I'm struggling to understand the following logic from Peskin and Schroeder, page 23:
The book defines
$$ |\vec{p} \rangle = \sqrt{2E_p} a^\dagger_p |0 \rangle $$
so that the inner product $\langle \vec{p}| \vec{q}\rangle$ is a Lorentz invariant object. It then says that this above equation, which is a 'normalization condition', implies that
$$ U(\Lambda) |\vec{p}\rangle = | \Lambda \vec{p} \rangle$$
or, if we prefer to think of this transformation as acting on the operator $a^\dagger_p$, we can write
$$ U(\Lambda) a^\dagger_p U^{-1}(\Lambda) = \sqrt{\frac{E_{\Lambda p}}{E_p}} a^\dagger_{\Lambda \vec{p}} $$
I don't understand how these two equations are arrived at. The book seems to suggest that it's obvious, but clearly I'm missing something.

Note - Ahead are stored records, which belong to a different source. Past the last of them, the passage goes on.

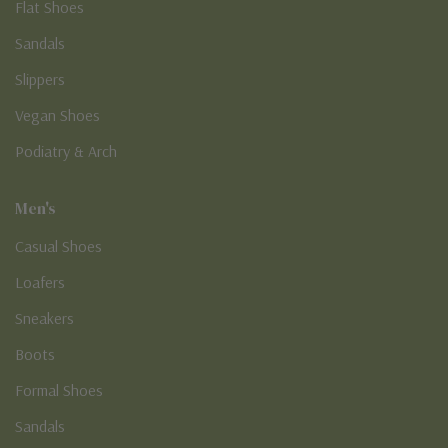
Flat Shoes
Sandals
Slippers
Vegan Shoes
Podiatry & Arch
Men's
Casual Shoes
Loafers
Sneakers
Boots
Formal Shoes
Sandals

Thanks.
Best Answer
The first statement
$| p \rangle$ is an eigenstate of $\hat{P}^{\mu}$ operators with eigenvalue $p^{\mu}$. It's natural then that $$ U(\Lambda )| p \rangle $$ is also eigenstate of $\hat{P}^{\mu}$: $$ \hat{P}^{\mu}U(\Lambda )| p \rangle = U(\Lambda )\left[ U(\Lambda^{-1})\hat{P}^{\mu}U(\Lambda )\right]| p \rangle = U(\Lambda )\Lambda^{\mu}_{\ \nu}\hat{P}^{\nu}| p \rangle = \Lambda^{\mu}_{\ \nu}p^{\nu}U(\Lambda )| p \rangle . $$ In general (for non-scalar case when $| p \rangle = | p ,\sigma \rangle$) from this follows that $$ U(\Lambda )| p, \sigma \rangle = \sum_{\sigma {'}}C_{\sigma {'} \sigma}| \Lambda p, \sigma {'}\rangle $$ and for all states $| p, \sigma \rangle $ states $U(\Lambda )| p, \sigma \rangle$ also belongs to the Hilbert space of eigenstates, so if in the beginning $| p, \sigma \rangle $ belongs to some definite orbit of the Lorentz group, then $U(\Lambda )| p, \sigma \rangle$ will also belong to this orbit: $$ | p, \sigma \rangle = |\mathbf p , \sigma \rangle_{p_{0} = f(\mathbf p , m)} \Rightarrow U(\Lambda )| p, \sigma \rangle = \sum_{\sigma {'}}C_{\sigma {'} \sigma}| \mathbf {\Lambda p}, \sigma {'}\rangle_{p_{0} = f(\mathbf p , m)}. $$ The invariance condition of $\langle p | q \rangle $ (since $\langle p| q\rangle = C(p) \delta (\mathbf p - \mathbf q) $ lorentz-invariance condition means that $C(p) \sim E_{p})$ means that $C_{\sigma \sigma {'}}$ satisfies $C_{\sigma \sigma{''}}C^{\dagger}_{\sigma {''}\sigma{'}} = \delta_{\sigma \sigma {'}}$. In simplest scalar case this directly leads to $$ \tag 1 U(\Lambda )| \mathbf p \rangle = e^{i\alpha}| \mathbf {U(\Lambda ) p}\rangle , $$ where $\alpha$ is some parameter of transformation given by $\Lambda$. It can be set to zero.
The second statement
It automatically follows from the first statement (given by eq. $(1)$) if we use definition $$ | \mathbf p \rangle = \sqrt{2E_{p}}a^{\dagger}(\mathbf p) | \rangle $$ and eq. $(1)$, we'll get $$ U(\Lambda )| \mathbf p \rangle = U(\Lambda )\left[\sqrt{2E_{p}} a^{\dagger}(\mathbf p)|\rangle\right] = \sqrt{2E_{p}}[U(\Lambda )\hat{a}^{\dagger}(\mathbf p)U^{-1}(\Lambda) ]U(\Lambda ) | \rangle = $$ $$ = \left| U(\Lambda ) | \rangle = | \rangle \right| = \sqrt{2E_{p}}[U(\Lambda )\hat{a}^{\dagger}(\mathbf p)U^{-1}(\Lambda) ] | \rangle = \sqrt{2E_{\Lambda p}}\hat{a}^{\dagger}(\mathbf {\Lambda p })| \rangle \Rightarrow $$ $$ U(\Lambda )\hat{a}^{\dagger}(\mathbf p)U^{-1}(\Lambda) = \sqrt{\frac{E_{\Lambda p}}{E_{p}}}\hat{a}^{\dagger}(\mathbf {\Lambda p }). $$